Pitt’s MAC Makerspace is one of several partners in the area working to ramp up production and meet the initial demand for face shields. At the MAC Makerspace, the team is using an 80W laser cutter to create the shields, but other partners are also 3D-printing shield parts.

“The entire global makerspace community has contributed to the design and execution of these shields, as we share a lot of the same style of equipment,” explained Ashcraft. “If there are issues, or best practice improvements, the news spreads fast across Pittsburgh.”

The collaboration is but one example the Swanson School’s efforts to help with the PPE shortage. The Pitt Makerspace, part of the undergraduate program, created an open-source face shield that is available for anyone to download and create with a die- or laser-cutter and a single sheet of clear plastic material; they, too, are working with local partners to produce as many shields as they can. Götz Veser, PhD, professor of chemical and petroleum engineering, and graduate student researcher Nasser al Azri, have produced over 100 gallons of hand sanitizer in their lab from donated materials. Researchers from every department at the Swanson School were able to donate a combined five pallets of PPE and sanitizing equipment from their labs; the University of Pittsburgh has implemented a university-wide process to handle the growing number of donations coming from across the Pitt community.

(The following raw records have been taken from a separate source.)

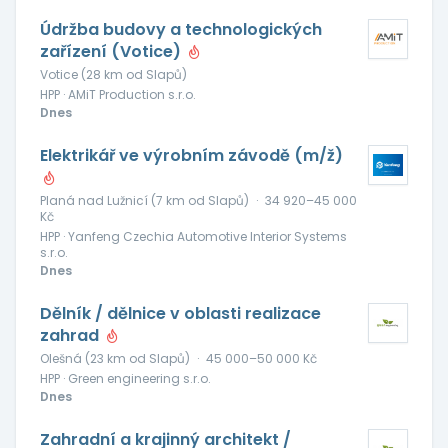
Údržba budovy a technologických
zařízení (Votice)
Votice (28 km od Slapů)
HPP · AMiT Production s.r.o.
Dnes
Elektrikář ve výrobním závodě (m/ž)
Planá nad Lužnicí (7 km od Slapů)
·
34 920–45 000
Kč
HPP · Yanfeng Czechia Automotive Interior Systems
s.r.o.
Dnes
Dělník / dělnice v oblasti realizace
zahrad
Olešná (23 km od Slapů)
·
45 000–50 000 Kč
HPP · Green engineering s.r.o.
Dnes
Zahradní a krajinný architekt /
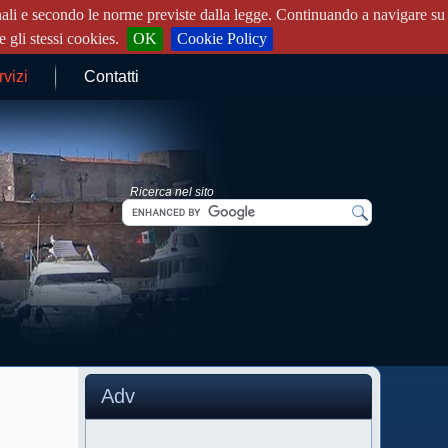
rsonali e secondo le norme previste dalla legge. Continuando a navigare su
 gli stessi cookies.
OK
Cookie Policy
rvizi
Contatti
Ricerca nel sito
Adv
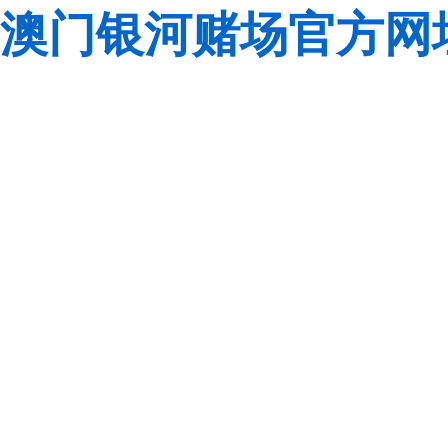
澳门银河赌场官方网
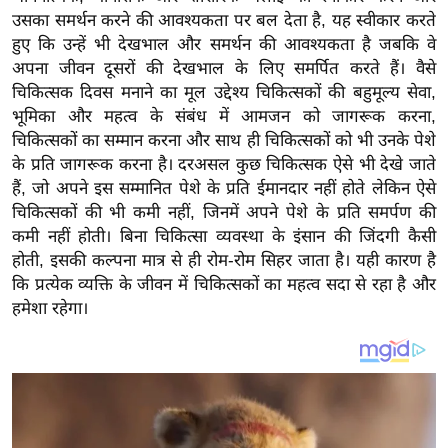
य
उसका समर्थन करने की आवश्यकता पर बल देता है, यह स्वीकार करते
ब
हुए कि उन्हें भी देखभाल और समर्थन की आवश्यकता है जबकि वे
ज
अपना जीवन दूसरों की देखभाल के लिए समर्पित करते हैं। वैसे
ट
चिकित्सक दिवस मनाने का मूल उद्देश्य चिकित्सकों की बहुमूल्य सेवा,
भूमिका और महत्व के संबंध में आमजन को जागरूक करना,
खे
चिकित्सकों का सम्मान करना और साथ ही चिकित्सकों को भी उनके पेशे
ल
के प्रति जागरूक करना है। दरअसल कुछ चिकित्सक ऐसे भी देखे जाते
क्रि
हैं, जो अपने इस सम्मानित पेशे के प्रति ईमानदार नहीं होते लेकिन ऐसे
के
चिकित्सकों की भी कमी नहीं, जिनमें अपने पेशे के प्रति समर्पण की
ट
कमी नहीं होती। बिना चिकित्सा व्यवस्था के इंसान की जिंदगी कैसी
I
होती, इसकी कल्पना मात्र से ही रोम-रोम सिहर जाता है। यही कारण है
कि प्रत्येक व्यक्ति के जीवन में चिकित्सकों का महत्व सदा से रहा है और
P
हमेशा रहेगा।
L
2
0
2
6
क्रा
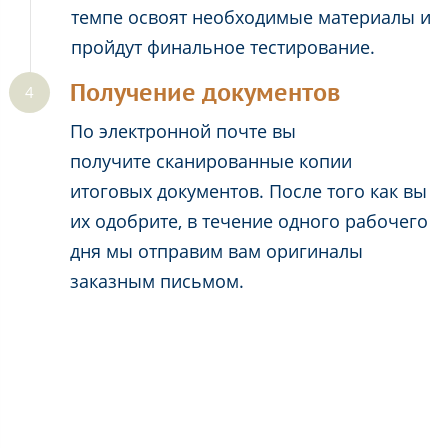
темпе освоят необходимые материалы и
пройдут финальное тестирование.
Получение документов
По электронной почте вы
получите сканированные копии
итоговых документов. После того как вы
их одобрите, в течение одного рабочего
дня мы отправим вам оригиналы
заказным письмом.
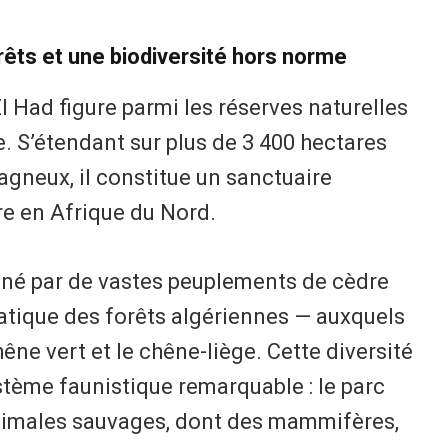
rêts et une biodiversité hors norme
l Had figure parmi les réserves naturelles
e. S’étendant sur plus de 3 400 hectares
agneux, il constitue un sanctuaire
re en Afrique du Nord.
iné par de vastes peuplements de cèdre
tique des forêts algériennes — auxquels
hêne vert et le chêne-liège. Cette diversité
stème faunistique remarquable : le parc
animales sauvages, dont des mammifères,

“Who we are as a university and a city is a special player in all of this. Within the technology boom rapidly growing, there is the seed of creativity and grit that has defined Pittsburgh. This opportunity to partner with other public organizations, makerspaces, and universities on behalf of the Swanson School is a demonstration of what can be accomplished when we leverage our resources and work together,” said Ashcraft. “There has never been a situation such as this, and we are figuring this out as we go, but when it’s all said and done, there will remain a blueprint for how universities and the public can work together to solves our world’s most consequential problems.”